Porque o professor, principalmente no começo fica de mãos atadas.
O currículo é outro aspecto que é muito difícil. O professor dentro da
Fundação tem que trabalhar o currículo do governo, das escolas
daqui de fora. Não tem como você entrar numa sala de aula com
quatro livrinhos de diferentes séries/anos do currículo, é
humanamente impossível (Carla).
Em pesquisa realizada em 1995 e 1996, Volpi (2006) verificou que do montante
de 4.245 adolescentes privados de liberdade, 96,6% não haviam concluído o ensino
fundamental, o índice de não alfabetizados era de 15,4% e apenas sete adolescentes
haviam concluído o ensino médio. A pesquisa de Volpi aponta, ainda, que 61,2% dos
adolescentes não frequentavam a escola quando cometeram o ato infracional.

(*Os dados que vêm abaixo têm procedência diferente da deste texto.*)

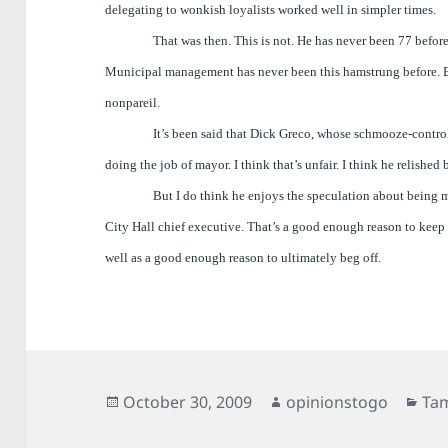
delegating to wonkish loyalists worked well in simpler times.
That was then. This is not. He has never been 77 befo
Municipal management has never been this hamstrung before. E
nonpareil.
It’s been said that Dick Greco, whose schmooze-contr
doing the job of mayor. I think that’s unfair. I think he relished 
But I do think he enjoys the speculation about being
City Hall chief executive. That’s a good enough reason to kee
well as a good enough reason to ultimately beg off.
Posted
Author
Cat
October 30, 2009
opinionstogo
Ta
on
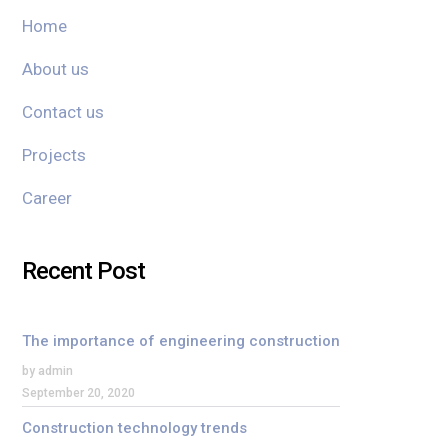
Home
About us
Contact us
Projects
Career
Recent Post
The importance of engineering construction
by admin
September 20, 2020
Construction technology trends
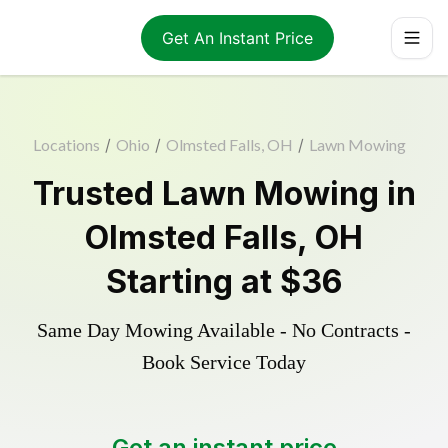
Get An Instant Price
Locations
/
Ohio
/
Olmsted Falls, OH
/
Lawn Mowing
Trusted
Lawn Mowing
in
Olmsted Falls
,
OH
Starting at
$36
Same Day Mowing Available - No Contracts -
Book Service Today
Get an instant price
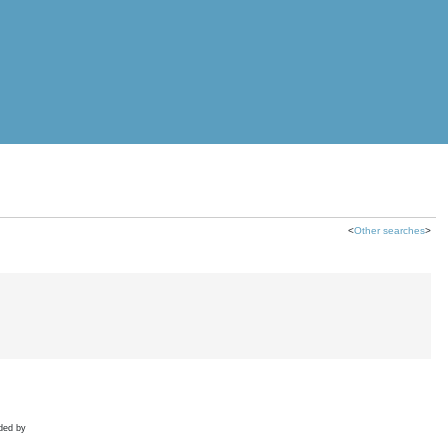
<
Other searches
>
ded by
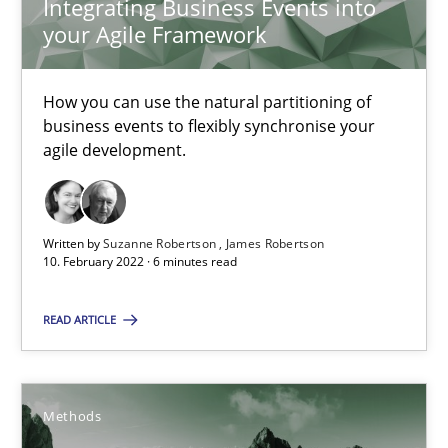
Integrating Business Events into
your Agile Framework
Inputs to requirements engineering in agile projects
How applying Lean Startup, Design Thinking, and others, impac
How you can use the natural partitioning of
business events to flexibly synchronise your
agile development.
Methods
Practice
Nuno Santos
Written by
Suzanne Robertson
James Robertson
10. February 2022 · 6 minutes read
Nuno Ferreira
Ricardo J. Machado
READ ARTICLE
30.06.2021
Methods
19 minutes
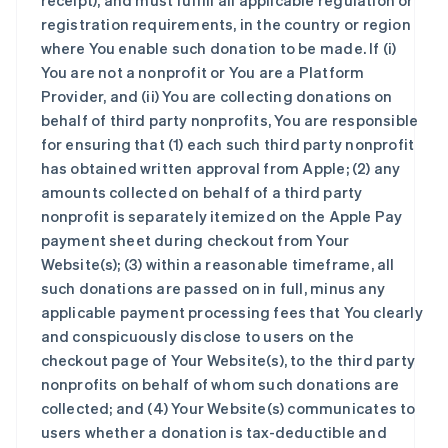
receipt), and must fulfill all applicable regulation or
registration requirements, in the country or region
where You enable such donation to be made. If (i)
You are not a nonprofit or You are a Platform
Provider, and (ii) You are collecting donations on
behalf of third party nonprofits, You are responsible
for ensuring that (1) each such third party nonprofit
has obtained written approval from Apple; (2) any
amounts collected on behalf of a third party
nonprofit is separately itemized on the Apple Pay
payment sheet during checkout from Your
Website(s); (3) within a reasonable timeframe, all
such donations are passed on in full, minus any
applicable payment processing fees that You clearly
and conspicuously disclose to users on the
checkout page of Your Website(s), to the third party
nonprofits on behalf of whom such donations are
collected; and (4) Your Website(s) communicates to
users whether a donation is tax-deductible and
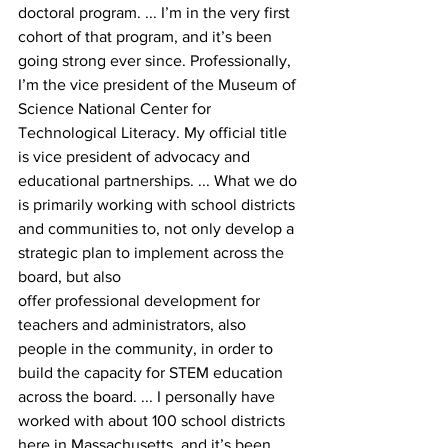
doctoral program. ... I’m in the very first 
cohort of that program, and it’s been 
going strong ever since. Professionally, 
I’m the vice president of the Museum of 
Science National Center for 
Technological Literacy. My official title 
is vice president of advocacy and 
educational partnerships. ... What we do 
is primarily working with school districts 
and communities to, not only develop a 
strategic plan to implement across the 
board, but also
offer professional development for 
teachers and administrators, also 
people in the community, in order to 
build the capacity for STEM education 
across the board. ... I personally have 
worked with about 100 school districts 
here in Massachusetts, and it’s been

Não temos atualmente uma pesquisa que revele alguma mudança desde 1995
segundo Jacqueline Sinhoretto (BRASIL, 2015a), mas a pesquisadora ressalta que a
maior parte dos adolescentes que cumprem medidas socioeducativas está internada.
“Em 2011 eram 65 adolescentes internados para cada 100 mil habitantes adolescentes e
em 2012 esta cifra sobe para 67, aumento de 3%. Sendo que a maior taxa de internação
da região sudeste é a do Estado de São Paulo” (BRASIL, 2015a, p. 76).
Segundo a autora, os dados relativos ao sistema socioeducativo brasileiro ainda
não estão sistematizados e disponíveis, e no sítio da SDH podemos encontrar o último
levantamento (BRASIL, 2015b) que indica em 2013 um número total de 23.066
adolescentes e jovens (12 a 21 anos) em restrição e privação de liberdade (internação,
internação provisória e semiliberdade). Nesse sentido, a medida de privação de
liberdade e restrição de liberdade representa 0,08% dos adolescentes dentre a população
de 12 a 18 anos no país.
35
Gráfico 4 - Adolescentes e jovens em restrição e privação de liberdade total Brasil
(2013)
Fonte: Brasil (2015b).
Gráfico 5 - Adolescentes e jovens em restrição e privação de liberdade por unidade
federativa (2013)
Fonte: Brasil (2015b).
É possível verificar que em São Paulo temos o maior número de jovens em
cumprimento de medida socioeducativa, logo a complexidade na garantia dos direitos
destes/as jovens também deve ser considerada em maior escala.
A educação encarada como um direito da criança e do adolescente ainda esbarra
em preconceitos e exclusões declaradas e legitimadas em discursos de diretores
escolares. Nesse sentido, Zanella (2010) relata que os adolescentes dos programas
36
socioeducativos em meio aberto ou egressos de CI figuram como um grupo com maior
dificuldade de aceitação e interesse por parte da escola.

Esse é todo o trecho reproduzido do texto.